M2M-enabled public safety services for mobile ad hoc networks

Abstract

The perpetual rise in the number of emergencies around the globe has indicated a requirement for ubiquitous public safety services. Unfortunately, traditional public safety networks, being dependent on land mobile radio systems, fail to enable such services in all management stages of an emergency, namely, mitigation, preparedness, response and recovery. While infrastructure-based networks such as wireless local area networks (WLANs), realizing machine-to machine (M2M) networks, can enable such services with higher ubiquity, they only offer localized ubiquity. However, the aforementioned challenges can be mitigated by establishing infrastructure-less networks such as mobile ad hoc networks (MANETs) through M2M communication between hand-held mobile devices closely attached to emergency-affected users. Nevertheless, the inherited challenges of MANETs, for instance, traffic congestion, mobility and service accessibility must be addressed in emergency environments to achieve ubiquitous public safety services in all stages of an emergency. Consequently, the first objective of this thesis is to introduce the idea of MANETs as enablers of public safety services in scenarios when the traditional public safety and the WLAN-based M2M networks are neither available nor effective to enable such services. Another objective of the thesis is to propose M2M-based solutions, integrating emergency-affected user behavior, to overcome inherited issues in MANETs to enable ubiquitous public safety services in all stages of emergency management.
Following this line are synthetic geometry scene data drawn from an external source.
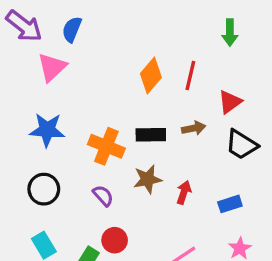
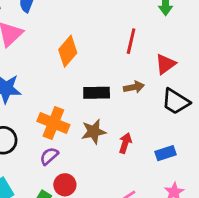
orange diamond: (151, 75) -> (68, 51), moved
orange cross: (106, 146) -> (53, 123), moved
purple semicircle: (103, 196) -> (49, 156), moved, turned -90

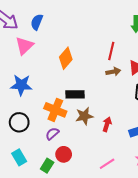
brown arrow: (134, 87) -> (113, 72), moved
black rectangle: (97, 93) -> (75, 94), moved

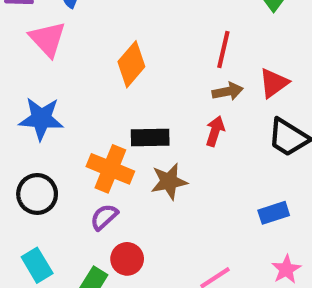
pink triangle: (24, 46) -> (48, 39), turned -30
red arrow: (107, 124) -> (215, 131), moved

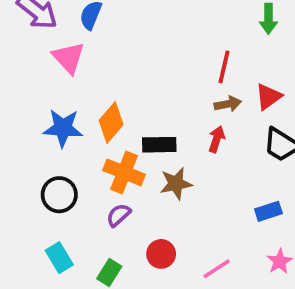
orange diamond: (131, 64) -> (111, 122), moved
red circle: (127, 259) -> (161, 254), moved

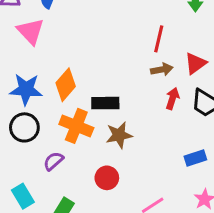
red arrow: (217, 139) -> (172, 98), moved
black circle: (59, 195) -> (24, 127), moved
purple semicircle: (119, 215) -> (53, 161), moved
red circle: (161, 254) -> (107, 178), moved

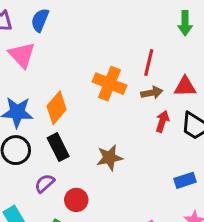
red triangle: (195, 63) -> (185, 87), turned 35
black rectangle: (105, 103) -> (58, 147), moved, turned 64
orange cross: (76, 126) -> (109, 84), moved
red circle: (107, 178) -> (76, 200), moved

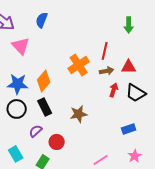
blue semicircle: (40, 20) -> (42, 20), moved
orange cross: (109, 84) -> (79, 65), turned 35

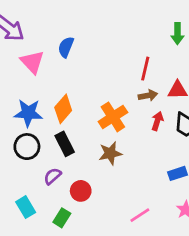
blue semicircle: (42, 20) -> (66, 47), moved
orange cross: (79, 65) -> (113, 117), moved

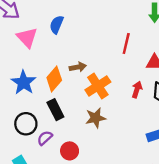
brown arrow: (148, 95) -> (78, 67), moved
blue star: (28, 113) -> (24, 82), turned 30
black circle: (27, 147) -> (26, 124), moved

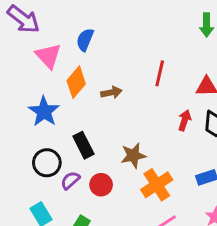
red line: (126, 43) -> (160, 73), moved
orange diamond: (54, 79) -> (76, 82), moved
orange cross: (98, 86) -> (157, 185), moved
red circle: (70, 151) -> (101, 185), moved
The above goals have been achieved in this thesis through the unique developments of a semantic traffic-aware framework, post-emergency mobility model, prediction-based service replication middleware and context-aware service selection middleware. Finally, through extensive simulations, this thesis shows that the developed M2M-based solutions can effectively enable ubiquitous public safety services in MANETs for complete emergency management.